Hodge continues, “You can have somebody doing a supercut of Mathew McConaughey every time he says ‘oh’ in his movies, which he says in just about every single movie he’s in, and get this experience of rapid repetition. And it’s funny what that can lead to. It can lead to boredom. It can lead to sort of exultant excitement. It can lead to a lot of different places in different ways.”

But Relyea also points out that laptops haven’t totally supplanted paintbrushes or other traditional means of artistic expression. In fact, as new technologies make their way into art production, the older methods have become more attractive, especially to younger artists. Relyea cites the work of ATP graduate student Chris Smith, whose 2018 thesis exhibition focused on paper. “You can’t get more old-fashioned than straight-up paper making,” says Relyea. At the same time, though, Smith incorporates approaches influenced by data analytics.

“He sees paper as an infinitely fungible material, much like data,” says Relyea of Smith. “He’ll constantly mulch paper products to make new paper products, because he sees it as something that can be rearranged and refiltered to generate new outcomes. It’s not so much the medium he’s using as the approach that’s being influenced by technological analogues.”

Technology also shapes the artist’s social role and visibility, says Relyea, author of Your Everyday Art World, whose research focuses on the intersection of art, history, and labor.

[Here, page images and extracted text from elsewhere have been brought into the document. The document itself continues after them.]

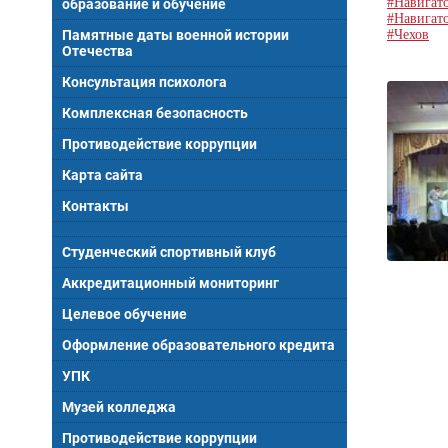
#Навигат
образование и обучение
#Навигат
Памятные даты военной истории
#Чехов
Отечества
Консультация психолога
Комплексная безопасность
Противодействие коррупции
Карта сайта
Контакты
Студенческий спортивный клуб
Аккредитационный мониторинг
Целевое обучение
Оформление образовательного кредита
УПК
Музей колледжа
Противодействие коррупции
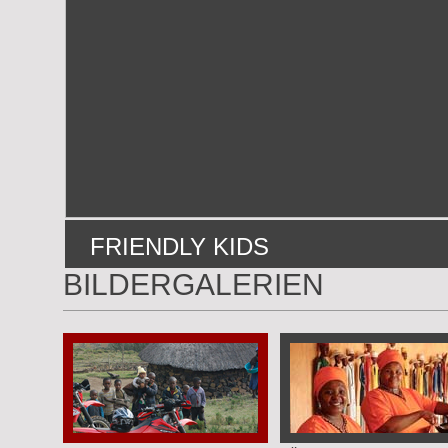
FRIENDLY KIDS
BILDERGALERIEN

Artists are no longer relegated to their studios. Rather, many take a DIY approach to art and exhibition.

“A lot of artists are multitasking and becoming more flexible in the things they do,” says Relyea. “They might spend time curating shows, setting up a DIY gallery, writing press releases, putting together blogs, setting up their own residency. Artists have become much more multiple or hyphenated in the kinds of identities and roles they perform.”

This labor shift has changed how art is presented — moving it away from permanent locations, such as museums, and toward more temporary sites like festivals, exhibitions, and biennials.

Relyea says that’s because today’s art, from conception to production, exudes an immediacy or temporality that’s more akin to the pervasiveness of today’s communication; our rapid response to communication, event, and dialogue influences the artwork. “There are so many things that come and go so quickly, that are innovative today and outdated tomorrow,” he says. “For that kind of modern subject, the art that is experienced has to have some of that quality to speak to the artists.”

Relyea explains that art in this modern “post-Fordist” era of labor — where modern economies eschew production lines and factories as the prevailing model for small-batch production, specializing job and products, and feminizing the workforce — has its benefits. For starters, this direction has forced museums to expand and build spaces for new kinds of programming, including lectures, festivals, workshops, and temporary installations.

But this new trend also reinforces the notion that art itself follows modernity, and technology is merely just another catalyst for art’s continuing evolution. Relyea gives another example: the relationship between photography and painting. As digital photography continues to improve and comes to the forefront of art, “painters are challenged to be as fast and as nimble as a camera can be out in the hustle and bustle of modern social life. These things are all chained together. As one thing is introduced, everything else seems to completely take on new aspects.”